Sportswashing bezeichnet eine Praktik, bei der Politiker:innen, Regierungen oder Marken Sportveranstaltungen nutzen, um das eigene Image aufzupolieren. Was genau hinter dem Begriff steckt, erfährst du hier.
Die Olympischen Spiele 1936 unter der politischen Führung Hitlers, die Fußball-WM 1978 in Argentinien unter einer Militärdiktatur und die WM 2022 im autokratischen Wüstenstaat Katar – dies sind prominente Beispiele für die Praktik des Sportswashing. In allen Fällen haben sich Politiker:innen konkret als Veranstalter für ein weltweit angesehenes Sportevent beworben, um die eigene Reputation weltweit zu verbessern.
Die positiven Gedanken, die viele Menschen dabei mit dem jeweiligen Sport verbinden, sollen sich so auch auf die Regierenden des Landes übertragen. Der Politikwissenschaftler Jürgen Mittag fasst die Methode gegenüber dem Spiegel mit den Worten zusammen: „Sie beabsichtigen, die Strahlkraft des Sports auf sich zu ziehen.“
Sportswashing: Eine altbekannte Methode
Dass Politiker:innen im Rahmen von großen Sportveranstaltungen die Nähe zu nationalen Sportler:innen suchen, ist nichts Neues. So sitzen führende Politiker:innen bei wichtigen Spielen mit im Stadion oder lassen sich mit der Mannschaft ihres Landes ablichten. Auch Deutschland nutzte die WM 2006 im eigenen Land, um sich unter dem Slogan „Zu Gast bei Freunden“ der Welt als besonders herzlich und weltoffen zu präsentieren, so der Spiegel.
Auch wenn Sportswashing als Begriff also noch relativ neu ist – die Praktik selbst ist es nicht.
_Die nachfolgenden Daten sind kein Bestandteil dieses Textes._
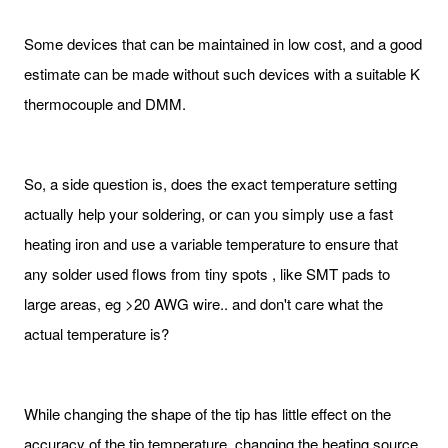
Some devices that can be maintained in low cost, and a good
estimate can be made without such devices with a suitable K
thermocouple and DMM.
So, a side question is, does the exact temperature setting
actually help your soldering, or can you simply use a fast
heating iron and use a variable temperature to ensure that
any solder used flows from tiny spots , like SMT pads to
large areas, eg >20 AWG wire.. and don't care what the
actual temperature is?
While changing the shape of the tip has little effect on the
accuracy of the tip temperature, changing the heating source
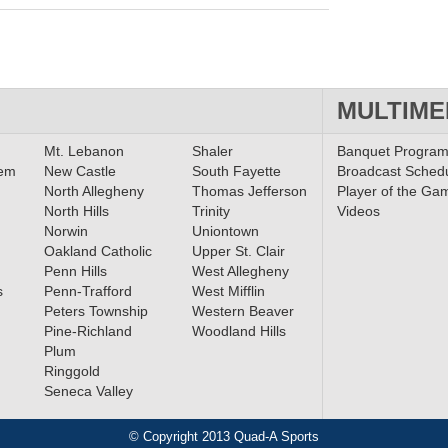
MULTIME
Mt. Lebanon
Shaler
Banquet Progra
lem
New Castle
South Fayette
Broadcast Sched
North Allegheny
Thomas Jefferson
Player of the Ga
North Hills
Trinity
Videos
Norwin
Uniontown
Oakland Catholic
Upper St. Clair
Penn Hills
West Allegheny
s
Penn-Trafford
West Mifflin
Peters Township
Western Beaver
Pine-Richland
Woodland Hills
Plum
Ringgold
Seneca Valley
© Copyright 2013 Quad-A Sports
Besonders verheerend wird es jedoch dann, wenn der Sport dazu dienen soll, Menschenrechtsverletzungen eines Regimes zu verschleiern und die Legitimation der repressiv Herrschenden zu untermauern.
Demzufolge nutzen NGOs und Medien den Begriff „Sportswashing“ laut Deutschlandfunk und der Rosa-Luxemburg-Stiftung meist nur, um über autokratische Staaten wie Katar, Saudi-Arabien oder China zu sprechen. Man dürfe jedoch auch westlichen, demokratischen Staaten nicht alles durchgehen lassen.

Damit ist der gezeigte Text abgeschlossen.